= List of storms named Lili =

The name Lili has been used for six tropical cyclones worldwide: four in the Atlantic Ocean, one in the Australian region of the Indian Ocean, and one in the South Pacific Ocean.

In the Atlantic:
- Hurricane Lili (1984) - off-season Category 1 hurricane that remained over the open ocean.
- Hurricane Lili (1990) - Category 1 hurricane that approached the East Coast of the United States but remained far offshore.
- Hurricane Lili (1996) - Category 3 hurricane formed near Central America, made landfall in Cuba, traversed the Bahamas and then impacted the British Isles as an extratropical storm.
- Hurricane Lili (2002) - Category 4 hurricane that impacted the Windward Islands, Jamaica, Haiti and the Southeast United States, causing $925 million (2002 USD) in damages and killing 15 people.

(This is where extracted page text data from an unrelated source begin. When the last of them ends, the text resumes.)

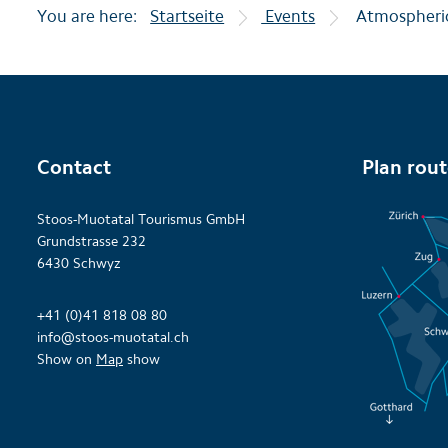
You are here:
Startseite
Events
Atmospheric
Contact
Plan rou
Stoos-Muotatal Tourismus GmbH
Grundstrasse 232
6430 Schwyz
+41 (0)41 818 08 80
info@stoos-muotatal.ch
Show on
Map
show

The name Lili was retired in Atlantic basin following the 2002 season and was replaced with Laura for the 2008 season.

In the Australian region:
- Cyclone Lili (2019) - off-season tropical cyclone that affected the Maluku Islands and East Timor.

In the South Pacific:
- Cyclone Lili (1989) - severe tropical cyclone that impacted New Caledonia.